* TASK PROMPT:
Transcribe exactly the lines from the first line of the records through the line containing "Website dieses Benut", and leave out every picture.

* EXERCISE MATERIAL:
-- -- --
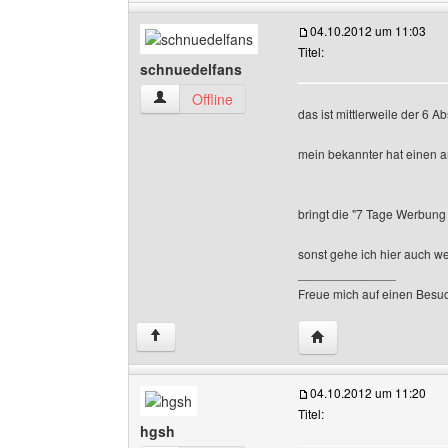
04.10.2012 um 11:03
Titel:
schnuedelfans
schnuedelfans Benutzer-Profile anzeigen
Offline
das ist mittlerweile der 6 A
mein bekannter hat einen an
bringt die "7 Tage Werbung
sonst gehe ich hier auch weg
______________
Freue mich auf einen Besu
Website dieses Benut
↑
04.10.2012 um 11:20
Titel:
hgsh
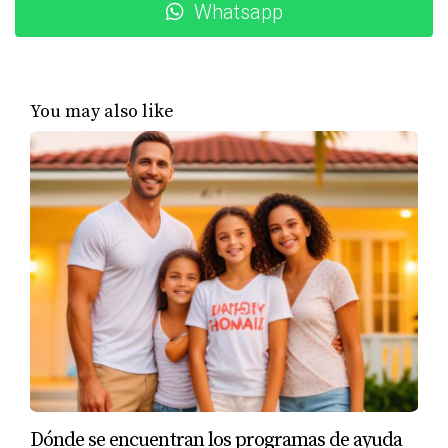
Whatsapp
Opciones de préstamos disponibles
En Miami, hay varias opciones de préstamos hipotecarios
disponibles que pueden adaptarse a diferentes
You may also like
necesidades financieras. Algunas opciones populares
incluyen:
Préstamos convencionales:
Estos son préstamos no
asegurados por el gobierno y generalmente
requieren un puntaje crediticio más alto.
Préstamos FHA:
Asegurados por la Administración
Federal de Vivienda, estos préstamos son ideales
para compradores primerizos ya que permiten
pagos iniciales más bajos.
Préstamos VA:
Disponibles para veteranos y
miembros activos del servicio militar, estos
préstamos ofrecen beneficios como la ausencia de
pago inicial.
Dónde se encuentran los programas de ayuda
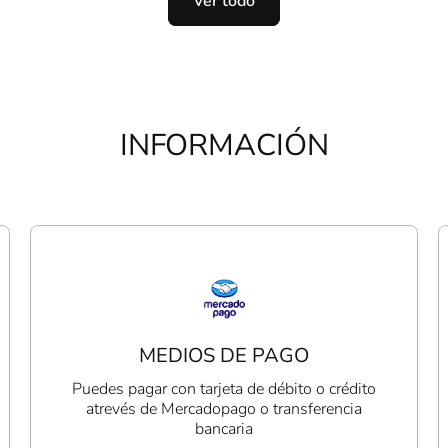
Ver todo
INFORMACIÓN
MEDIOS DE PAGO
Puedes pagar con tarjeta de débito o crédito
atrevés de Mercadopago o transferencia
bancaria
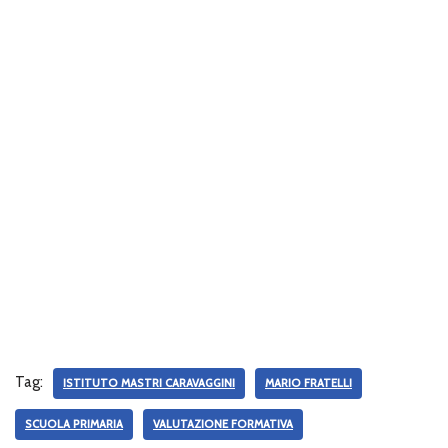
Tag:
ISTITUTO MASTRI CARAVAGGINI
MARIO FRATELLI
SCUOLA PRIMARIA
VALUTAZIONE FORMATIVA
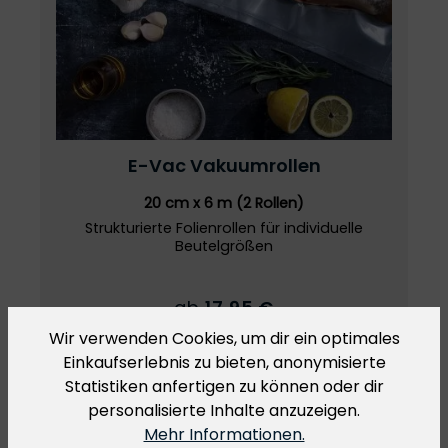
E-Vac
Vakuumrollen
20 cm x 6 m (2 Rollen)
Strukturierte Folienrollen für individuelle
Beutelgrößen
ab
17,95 €
inklusive MwSt.
Wir verwenden Cookies, um dir ein optimales
Einkaufserlebnis zu bieten, anonymisierte
Statistiken anfertigen zu können oder dir
personalisierte Inhalte anzuzeigen.
Mehr Informationen.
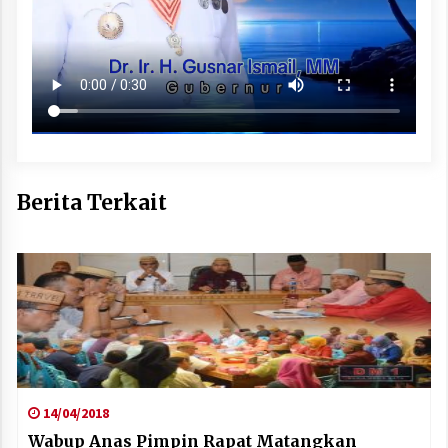
Berita Terkait
14/04/2018
Wabup Anas Pimpin Rapat Matangkan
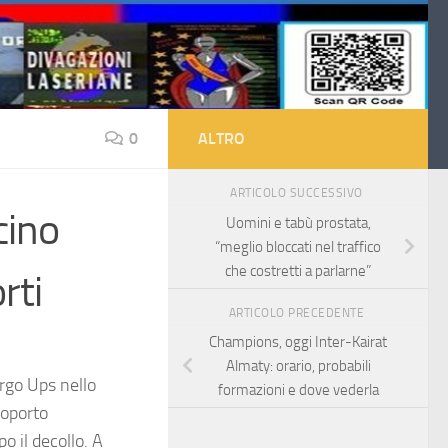
0
ALTRO
ARTICOLO SUCCESSIVO
cino
Uomini e tabù prostata,
“meglio bloccati nel traffico
che costretti a parlarne”
rti
ARTICOLO PRECEDENTE
Champions, oggi Inter-Kairat
Almaty: orario, probabili
rgo Ups nello
formazioni e dove vederla
roporto
o il decollo. A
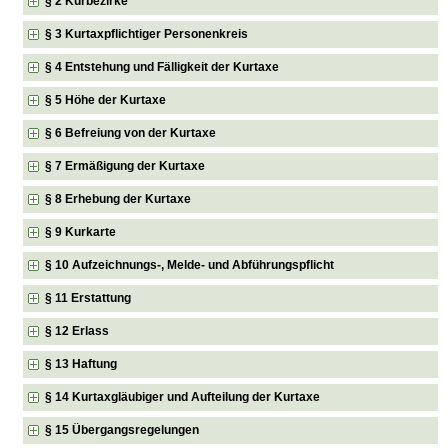
§ 2 Kurbezirke
§ 3 Kurtaxpflichtiger Personenkreis
§ 4 Entstehung und Fälligkeit der Kurtaxe
§ 5 Höhe der Kurtaxe
§ 6 Befreiung von der Kurtaxe
§ 7 Ermäßigung der Kurtaxe
§ 8 Erhebung der Kurtaxe
§ 9 Kurkarte
§ 10 Aufzeichnungs-, Melde- und Abführungspflicht
§ 11 Erstattung
§ 12 Erlass
§ 13 Haftung
§ 14 Kurtaxgläubiger und Aufteilung der Kurtaxe
§ 15 Übergangsregelungen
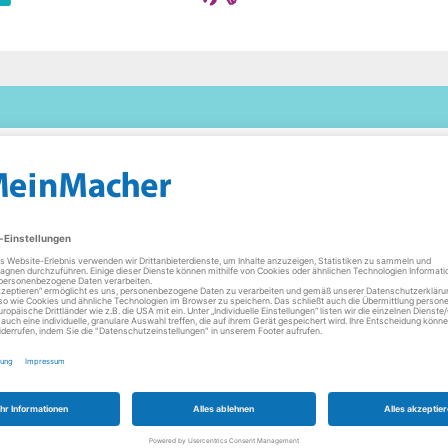
Donnerstag
08:30 - 12:30 Uh
14:00 - 18:00 Uh
Freitag
08:30 - 12:30 Uh
14:00 - 18:00 Uh
Samstag
09:00 - 13:00 Uh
-- -- --
* TASK RESULT:
04.10.2012 um 11:03
Titel:
schnuedelfans
schnuedelfans Benutzer-Profile anzeigen
Offline
das ist mittlerweile der 6 A
mein bekannter hat einen an
bringt die "7 Tage Werbung
sonst gehe ich hier auch weg
______________
Freue mich auf einen Besu
Website dieses Benut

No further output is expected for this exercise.